The Board of Directors

The Board of Directors is responsible for making decisions concerning important management issues and overseeing business execution. In-house Directors utilize their rich experience of working within MC, and Independent Directors utilize their practical, objective, and professional perspectives to ensure appropriate decision-making and management oversight.

Composition and Size of the Board of Directors and the Policy and Process for Appointing Nominated Directors

Composition and Size The composition and size of the Board of Directors is appropriately determined to help it maintain transparent, fair, timely and decisive decision-making, and carry out effective oversight, with one-third or more being made up of Independent Directors.
Appointment Policy To ensure decision-making and management oversight are appropriate for MC, which is involved in diverse businesses and industries in a wide range of fields, and from the perspective of ensuring diverse standpoints, several Directors are appointed from both within and outside MC with the depth of experience and high level of knowledge and expertise needed for fulfilling their duties.
In-house Directors In addition to the Chairman of the Board and the president and CEO, MC's in-house Directors are elected from Executive Officers(Senior Executive Vice Presidents & Executive Vice Presidents) responsible for companywide management so that they can fully leverage their abundant business experience to ensure appropriate decision making and robust management supervision by the Board of Directors.
Independent Directors Independent Directors are appointed from those who possess a practical perspective of highly experienced company officers and those who possess an objective and professional perspective with a deep insight on global dynamics and socio-economic trends. These individuals thus contribute to appropriate decision making and robust management supervision by the Board of Directors as they bring diverse perspectives into its deliberations.
Appointment Process In line with the policies described above, the President and CEO proposes a list of nominated Directors, which is then deliberated at the Governance, Nomination and Compensation Committee and resolved by the Board of Directors before being presented at the Ordinary General Meeting of Shareholders.
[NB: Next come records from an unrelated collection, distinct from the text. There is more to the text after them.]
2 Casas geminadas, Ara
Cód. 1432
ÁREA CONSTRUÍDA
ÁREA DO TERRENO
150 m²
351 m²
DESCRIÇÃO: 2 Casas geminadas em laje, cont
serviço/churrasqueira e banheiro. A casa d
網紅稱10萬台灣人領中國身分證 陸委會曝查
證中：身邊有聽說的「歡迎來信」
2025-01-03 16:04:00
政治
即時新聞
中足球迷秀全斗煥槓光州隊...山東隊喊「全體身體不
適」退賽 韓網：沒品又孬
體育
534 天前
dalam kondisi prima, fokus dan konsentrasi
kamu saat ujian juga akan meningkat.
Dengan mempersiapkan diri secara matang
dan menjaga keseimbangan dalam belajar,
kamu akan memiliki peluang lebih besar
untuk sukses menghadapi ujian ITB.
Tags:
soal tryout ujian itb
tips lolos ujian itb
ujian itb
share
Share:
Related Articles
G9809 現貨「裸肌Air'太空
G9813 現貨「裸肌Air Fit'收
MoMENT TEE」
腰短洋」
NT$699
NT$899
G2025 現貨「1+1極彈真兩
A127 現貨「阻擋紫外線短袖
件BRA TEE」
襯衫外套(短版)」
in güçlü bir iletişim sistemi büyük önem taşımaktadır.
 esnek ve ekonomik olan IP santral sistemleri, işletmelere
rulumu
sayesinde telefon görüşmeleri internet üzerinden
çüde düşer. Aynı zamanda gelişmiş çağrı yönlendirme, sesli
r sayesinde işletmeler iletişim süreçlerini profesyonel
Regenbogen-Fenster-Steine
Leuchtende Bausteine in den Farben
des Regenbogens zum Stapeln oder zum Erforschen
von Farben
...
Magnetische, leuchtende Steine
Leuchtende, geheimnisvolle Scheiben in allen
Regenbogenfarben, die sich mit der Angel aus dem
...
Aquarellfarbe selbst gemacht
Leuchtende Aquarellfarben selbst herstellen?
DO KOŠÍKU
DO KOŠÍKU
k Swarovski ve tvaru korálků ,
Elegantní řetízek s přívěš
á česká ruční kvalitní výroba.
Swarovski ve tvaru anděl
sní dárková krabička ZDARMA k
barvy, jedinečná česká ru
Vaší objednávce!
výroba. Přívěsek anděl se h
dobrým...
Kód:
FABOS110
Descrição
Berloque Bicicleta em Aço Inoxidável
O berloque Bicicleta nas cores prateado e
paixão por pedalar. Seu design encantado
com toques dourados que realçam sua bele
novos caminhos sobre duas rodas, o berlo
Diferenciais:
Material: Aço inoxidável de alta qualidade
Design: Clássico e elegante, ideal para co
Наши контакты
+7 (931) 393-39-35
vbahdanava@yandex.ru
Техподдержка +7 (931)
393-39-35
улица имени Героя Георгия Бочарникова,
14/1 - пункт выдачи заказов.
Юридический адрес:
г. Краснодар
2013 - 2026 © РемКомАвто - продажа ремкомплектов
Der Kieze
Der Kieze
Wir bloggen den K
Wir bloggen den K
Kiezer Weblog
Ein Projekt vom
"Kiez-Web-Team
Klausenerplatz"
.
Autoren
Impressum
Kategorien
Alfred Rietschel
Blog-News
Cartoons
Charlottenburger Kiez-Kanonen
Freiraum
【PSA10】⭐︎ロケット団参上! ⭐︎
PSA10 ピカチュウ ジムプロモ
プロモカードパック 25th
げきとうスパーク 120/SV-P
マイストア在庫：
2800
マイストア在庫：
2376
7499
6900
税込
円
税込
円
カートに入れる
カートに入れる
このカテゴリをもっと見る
Skills Matrix of Directors and Audit & Supervisory Board Members

Directors and Audit & Supervisory Board Members are selected in light of their experience, knowledge, expertise, and overall character. At the Board of Directors, these individuals deliberate based on diverse perspectives to ensure appropriate decision making and robust management supervision. The areas of experience, knowledge, and expertise judged to be important for MC's Board of Directors and the reasons for their adoption are shown below. The matrix on the next page shows the areas in which each Director and Audit & Supervisory Board Member has experience, knowledge, or expertise.

(Notes)
  • The table below does not represent all the experience, knowledge or expertise of the Director or Audit & Supervisory Board Members.
  • The applicability of each skill area in the table below is judged based mainly on the individuals' experience in former positions, their current positions and their formal qualifications.
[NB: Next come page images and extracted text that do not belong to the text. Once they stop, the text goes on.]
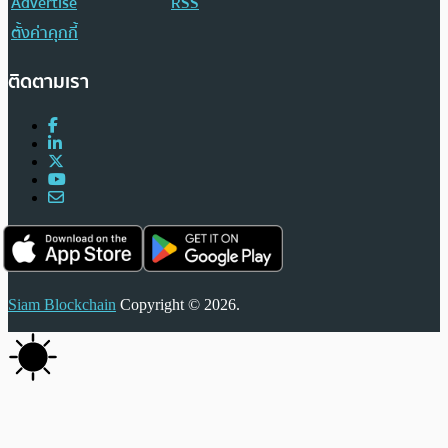
Advertise
RSS
ตั้งค่าคุกกี้
ติดตามเรา
Siam Blockchain
Copyright © 2026.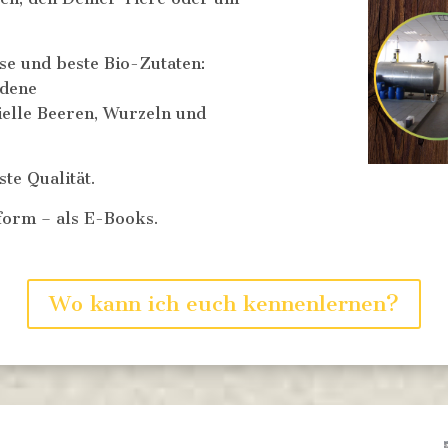
se und beste Bio-Zutaten:
edene
elle Beeren, Wurzeln und
te Qualität.
form – als E-Books.
Wo kann ich euch kennenlernen?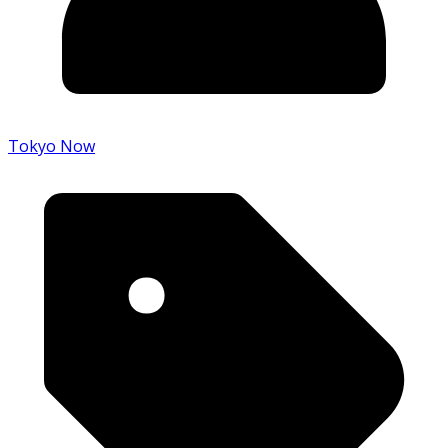
Tokyo Now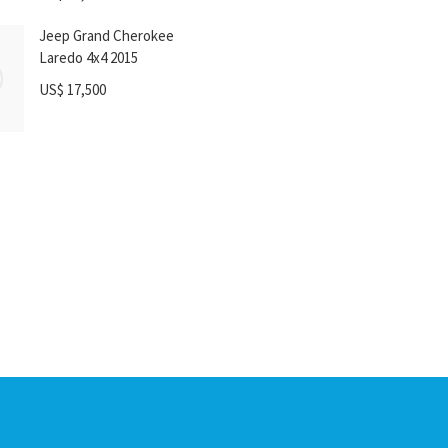
Jeep Grand Cherokee
Laredo 4x4 2015
US$
17,500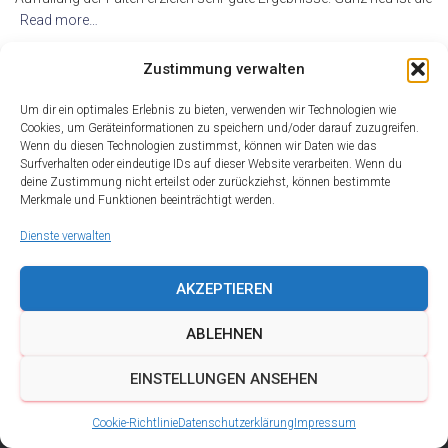
Read more…
By
alderma
,
17 Jahren
ago
Zustimmung verwalten
Um dir ein optimales Erlebnis zu bieten, verwenden wir Technologien wie
Cookies, um Geräteinformationen zu speichern und/oder darauf zuzugreifen.
Wenn du diesen Technologien zustimmst, können wir Daten wie das
Surfverhalten oder eindeutige IDs auf dieser Website verarbeiten. Wenn du
deine Zustimmung nicht erteilst oder zurückziehst, können bestimmte
Merkmale und Funktionen beeinträchtigt werden.
Dienste verwalten
AKZEPTIEREN
ABLEHNEN
DATENSCHUTZ
IMPRESSUM
KONTAKT
EINSTELLUNGEN ANSEHEN
COOKIE-RICHTLINIE (EU)
Cookie-Richtlinie
Datenschutzerklärung
Impressum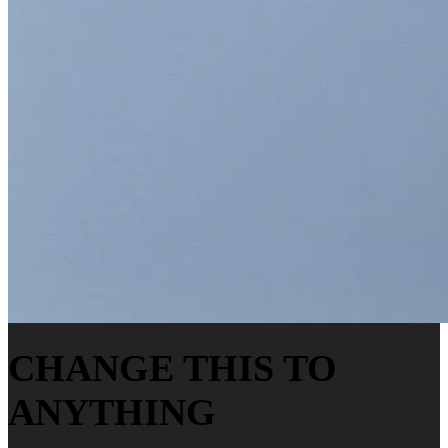
CHANGE THIS TO
ANYTHING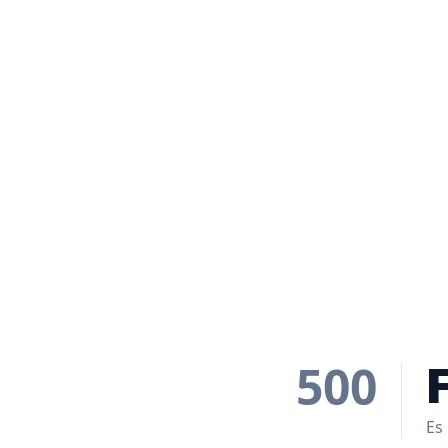
500
Es 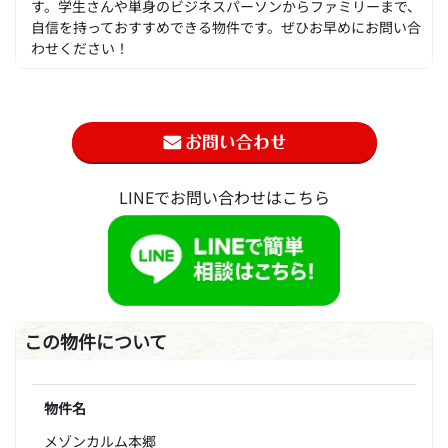
す。学生さんや単身のビジネスパーソンからファミリーまで、
自信を持っておすすめできる物件です。ぜひお早めにお問い合
わせください！
LINEでお問い合わせはこちら
この物件について
物件名
メゾンカルム本郷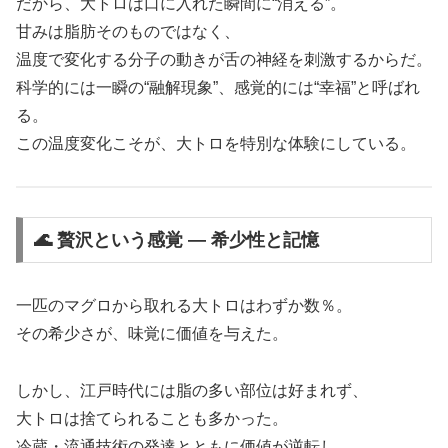
だから、大トロは口に入れた瞬間に“消える”。
甘みは脂肪そのものではなく、
温度で変化する分子の動きが舌の神経を刺激するからだ。
科学的には一瞬の“融解現象”、感覚的には“幸福”と呼ばれ
る。
この温度変化こそが、大トロを特別な体験にしている。
🌊 贅沢という感覚 ― 希少性と記憶
一匹のマグロから取れる大トロはわずか数％。
その希少さが、味覚に価値を与えた。
しかし、江戸時代には脂の多い部位は好まれず、
大トロは捨てられることも多かった。
冷蔵・流通技術の発達とともに価値が逆転し、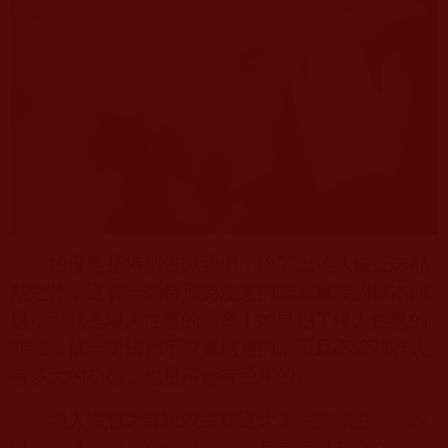
帕母更是特別告誡我們，除了上述八條三昧耶
戒之外，還有一個特別要注意的非常重要的根本問
題，那就是壞人性慧的罪業！如果犯了壞人性慧的
罪業，修一切法都不會有感應的，而且不管該行人
有多大的功德，也是不會有受用的。
壞人性慧之罪比殺生罪還大！
性慧罪主要是表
The Board of Directors' Advisory Bodies

Governance, Nomination and Compensation Committee

The majority of the Committee's members are Independent Directors. It deliberates on matters related to governance, nomination, and compensation.

<Main Discussion Themes>
  • The corporate governance system (roles, functions and selection methods of the Directors and Audit & Supervisory Board Members, etc.)
  • Evaluation of the effectiveness of the Board of Directors
  • Successor requirements and basic policies concerning the appointment and dismissal of the President and CEO
  • Review of the remuneration package including the policy for setting remuneration, appropriateness of remuneration levels and composition, and linkage to sustainability factors
<Composition of Committee (*Committee Chairman)> (as of June 23,2023)
Independent members (4):
  • Tsuneyoshi Tatsuoka, Independent Director
  • Shunichi Miyanaga, Independent Director
  • Sakie Akiyama, Independent Director
  • Mari Sagiya, Independent Director
In-house members (3):
  • Takehiko Kakiuchi,* Chairman of the Board
  • Katsuya Nakanishi, Director, President & CEO
  • Mitsumasa Icho, Full-time Audit & Supervisory Board Member

President's Performance Evaluation Committee

The President's Performance Evaluation Committee has been established as a subcommittee to the Governance, Nomination and Compensation Committee, comprising the same Chairman and Independent Directors as the parent committee to evaluate the President's performance. The President is not a member of the committee.

International Advisory Committee

Comprises overseas experts from various backgrounds, including industry, government, and academia, and provides recommendations and advice from an international perspective through exchange of opinions and discussions on the external environment with a focus on world affairs.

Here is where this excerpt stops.